Keadilan dan kesetaraan adalah dua kata yang saling bergandengan dan tidak terpisahkan. Menurut beberapa pendapat, Dr. Ruhaini Dzuhayatin misalnya. Beliau menjelaskan bahwa keadilan adalah proses menuju sebuah kesetaraan.
Namun berbeda dengan Dr. Nur Rofiah yang menjelaskan bahwa kesetaraan saja tidak cukup harus sampai pada pemahaman keadilan hakiki antara laki-laki dan perempuan.
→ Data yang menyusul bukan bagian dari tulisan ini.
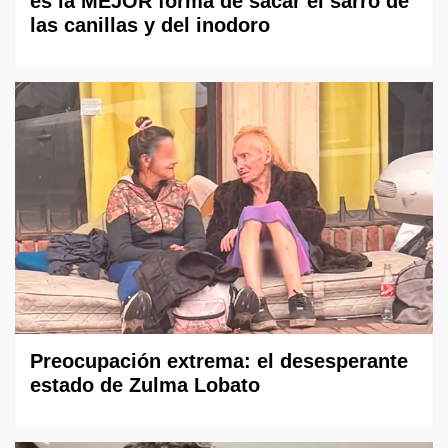
es la MEJOR forma de sacar el sarro de
las canillas y del inodoro
Preocupación extrema: el desesperante
estado de Zulma Lobato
Penjelasan kedua tokoh ini sebenarnya tidak terlalu bermasalah untuk mewujudkan kesetaraan dan keadilan pada laki-laki dan perempuan.
Jika kita melihat pengertian kesetaraan adalah tata politik sosial di mana semua orang yang berada dalam suatu masyarakat atau kelompok tertentu memiliki status yang sama. Sedangkan keadilan adalah kondisi kebenaran ideal secara moral mengenai sesuatu hal, baik menyangkut benda atau orang. Menurut banyak teori, keadilan mempunyai tingkat kepentingan yang sangat besar. Maka dari itu, tidak mudah untuk mencapai sebuah keadilan.
Membincang keadilan hakiki, kita harus mengawali dari posisi laki-laki dan perempuan di hadapan Allah. Seperti halnya menjadi khalifah di bumi, mewujudkan kemaslahatan, beriman kepada Allah dan beramal shaleh adalah kewajiban seluruh manusia tidak hanya laki-laki namun juga perempuan.
Dalam mewujudkan kemaslahatan universal, seorang Muslim maupun Muslimah harus mengawali dari yang terkecil yaitu keluarga. Membentuk keluarga yang sakinah juga menjadi tanggung jawab baik suami maupun istri. Ketersalingan antara keduanya adalah kunci dari terwujudnya kesetaraan gender dalam keluarga.
Setelah itu, keluarga yang sakinah akan membentuk khairu ummah atau masyarakat yang ideal. Begitupun selanjutnya akan terbentuk negara yang makmur (Baldatun Thayyibah) dan terwujudnya kemaslahtan universal yaitu rahmatan lil alamin.
Ada dua wajah dalam integritas keilmuan. Allah menciptakan alam untuk melahirkan ilmuwan dengan berbagai teorinya yang kemudian melahirkan ilmu hukum. Di satu sisi ada ilmu agama yang dilahirkan dari al-Quran melalui tafsirnya. Dua keilmuan ini tidak boleh dipisahkan demi terwujudnya kemaslahatan di bumi ini. Ilmu umum tidak berdiri sendiri tanpa adanya ilmu agama, begitu sebaliknya.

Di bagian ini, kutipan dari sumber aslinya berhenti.